Extracted data entries

#####

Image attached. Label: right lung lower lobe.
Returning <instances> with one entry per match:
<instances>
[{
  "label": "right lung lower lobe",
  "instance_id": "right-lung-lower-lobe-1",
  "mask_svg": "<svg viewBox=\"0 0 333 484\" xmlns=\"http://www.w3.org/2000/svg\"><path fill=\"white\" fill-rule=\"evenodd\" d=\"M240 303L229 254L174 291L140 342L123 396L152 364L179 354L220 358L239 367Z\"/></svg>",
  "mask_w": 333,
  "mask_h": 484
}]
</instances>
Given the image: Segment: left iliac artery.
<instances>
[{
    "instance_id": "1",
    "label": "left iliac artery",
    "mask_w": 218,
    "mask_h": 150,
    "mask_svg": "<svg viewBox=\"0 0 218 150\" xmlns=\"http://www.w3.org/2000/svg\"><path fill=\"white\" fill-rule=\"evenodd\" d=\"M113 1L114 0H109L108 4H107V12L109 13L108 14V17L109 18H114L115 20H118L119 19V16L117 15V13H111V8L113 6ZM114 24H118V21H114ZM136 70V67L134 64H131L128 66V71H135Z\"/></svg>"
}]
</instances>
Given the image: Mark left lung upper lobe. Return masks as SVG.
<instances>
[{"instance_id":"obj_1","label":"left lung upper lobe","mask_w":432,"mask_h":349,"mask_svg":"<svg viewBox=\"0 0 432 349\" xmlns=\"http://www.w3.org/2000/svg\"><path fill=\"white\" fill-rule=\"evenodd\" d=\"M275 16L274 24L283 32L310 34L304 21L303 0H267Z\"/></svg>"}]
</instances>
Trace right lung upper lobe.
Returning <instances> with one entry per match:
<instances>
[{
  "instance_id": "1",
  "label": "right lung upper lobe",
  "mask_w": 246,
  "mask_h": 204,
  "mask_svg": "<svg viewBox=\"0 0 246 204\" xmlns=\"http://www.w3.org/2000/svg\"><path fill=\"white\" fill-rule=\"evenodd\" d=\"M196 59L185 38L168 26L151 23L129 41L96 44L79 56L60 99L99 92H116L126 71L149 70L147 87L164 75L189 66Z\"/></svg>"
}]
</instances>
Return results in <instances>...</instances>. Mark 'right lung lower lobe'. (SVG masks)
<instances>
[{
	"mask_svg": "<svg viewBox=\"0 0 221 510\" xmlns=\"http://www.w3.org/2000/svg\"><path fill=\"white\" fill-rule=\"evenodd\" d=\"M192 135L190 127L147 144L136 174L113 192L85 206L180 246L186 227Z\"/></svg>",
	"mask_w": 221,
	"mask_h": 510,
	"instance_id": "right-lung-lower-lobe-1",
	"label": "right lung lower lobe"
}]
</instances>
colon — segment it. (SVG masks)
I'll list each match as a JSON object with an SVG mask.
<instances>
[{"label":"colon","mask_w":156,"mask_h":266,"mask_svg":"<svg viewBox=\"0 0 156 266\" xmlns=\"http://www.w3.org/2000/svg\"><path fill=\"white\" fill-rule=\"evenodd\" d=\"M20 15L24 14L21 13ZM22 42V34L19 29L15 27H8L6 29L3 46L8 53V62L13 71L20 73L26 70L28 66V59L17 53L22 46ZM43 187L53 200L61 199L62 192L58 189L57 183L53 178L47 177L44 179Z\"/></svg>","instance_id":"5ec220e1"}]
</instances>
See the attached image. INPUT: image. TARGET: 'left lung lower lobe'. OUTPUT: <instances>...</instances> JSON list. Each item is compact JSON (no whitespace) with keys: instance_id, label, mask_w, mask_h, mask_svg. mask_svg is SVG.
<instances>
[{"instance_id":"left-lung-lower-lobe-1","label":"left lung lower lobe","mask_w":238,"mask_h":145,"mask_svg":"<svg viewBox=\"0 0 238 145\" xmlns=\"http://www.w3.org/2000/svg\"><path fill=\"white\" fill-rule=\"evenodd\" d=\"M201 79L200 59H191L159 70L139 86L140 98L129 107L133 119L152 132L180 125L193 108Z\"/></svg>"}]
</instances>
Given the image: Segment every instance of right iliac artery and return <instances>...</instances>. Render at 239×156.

#####

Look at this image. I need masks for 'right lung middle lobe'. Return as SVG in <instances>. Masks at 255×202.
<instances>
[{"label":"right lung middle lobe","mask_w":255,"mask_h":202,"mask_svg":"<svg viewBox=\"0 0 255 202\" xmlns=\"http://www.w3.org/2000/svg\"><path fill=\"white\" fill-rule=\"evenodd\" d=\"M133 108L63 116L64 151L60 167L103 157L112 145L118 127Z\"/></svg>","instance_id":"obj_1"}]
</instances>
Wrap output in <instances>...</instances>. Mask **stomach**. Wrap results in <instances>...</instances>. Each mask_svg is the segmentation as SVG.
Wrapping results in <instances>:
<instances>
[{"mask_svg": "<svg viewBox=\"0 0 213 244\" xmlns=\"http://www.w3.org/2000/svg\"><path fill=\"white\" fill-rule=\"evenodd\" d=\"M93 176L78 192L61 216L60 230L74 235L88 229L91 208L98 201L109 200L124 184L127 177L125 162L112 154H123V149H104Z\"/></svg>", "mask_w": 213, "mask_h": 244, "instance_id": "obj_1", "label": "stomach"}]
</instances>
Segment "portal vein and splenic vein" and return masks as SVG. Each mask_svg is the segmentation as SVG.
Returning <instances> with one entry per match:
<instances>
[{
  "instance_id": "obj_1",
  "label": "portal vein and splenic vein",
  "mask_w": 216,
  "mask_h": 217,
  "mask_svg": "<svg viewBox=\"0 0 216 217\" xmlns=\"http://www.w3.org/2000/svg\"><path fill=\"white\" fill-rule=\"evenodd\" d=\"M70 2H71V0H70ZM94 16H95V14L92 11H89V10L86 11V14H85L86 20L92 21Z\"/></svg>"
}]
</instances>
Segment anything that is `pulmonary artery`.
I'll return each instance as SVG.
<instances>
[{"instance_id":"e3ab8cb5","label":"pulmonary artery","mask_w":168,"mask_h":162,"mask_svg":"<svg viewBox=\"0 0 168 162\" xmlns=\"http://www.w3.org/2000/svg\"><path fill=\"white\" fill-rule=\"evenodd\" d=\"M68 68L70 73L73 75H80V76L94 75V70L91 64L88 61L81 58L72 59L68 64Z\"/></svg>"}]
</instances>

#####

• **ACTIVITY**:
Set down, exactly as they stand above, the lines starting with the line with "See the attached" and going on through the line with "Given the image: Segment every", and no others.

• **OUTPUT FOR THIS EXERCISE**:
See the attached image. INPUT: image. TARGET: 'left lung lower lobe'. OUTPUT: <instances>...</instances> JSON list. Each item is compact JSON (no whitespace) with keys: instance_id, label, mask_w, mask_h, mask_svg. mask_svg is SVG.
<instances>
[{"instance_id":"left-lung-lower-lobe-1","label":"left lung lower lobe","mask_w":238,"mask_h":145,"mask_svg":"<svg viewBox=\"0 0 238 145\" xmlns=\"http://www.w3.org/2000/svg\"><path fill=\"white\" fill-rule=\"evenodd\" d=\"M201 79L200 59H191L159 70L139 86L140 98L129 107L133 119L152 132L180 125L193 108Z\"/></svg>"}]
</instances>
Given the image: Segment every instance of right iliac artery and return <instances>...</instances>. Render at 239×156.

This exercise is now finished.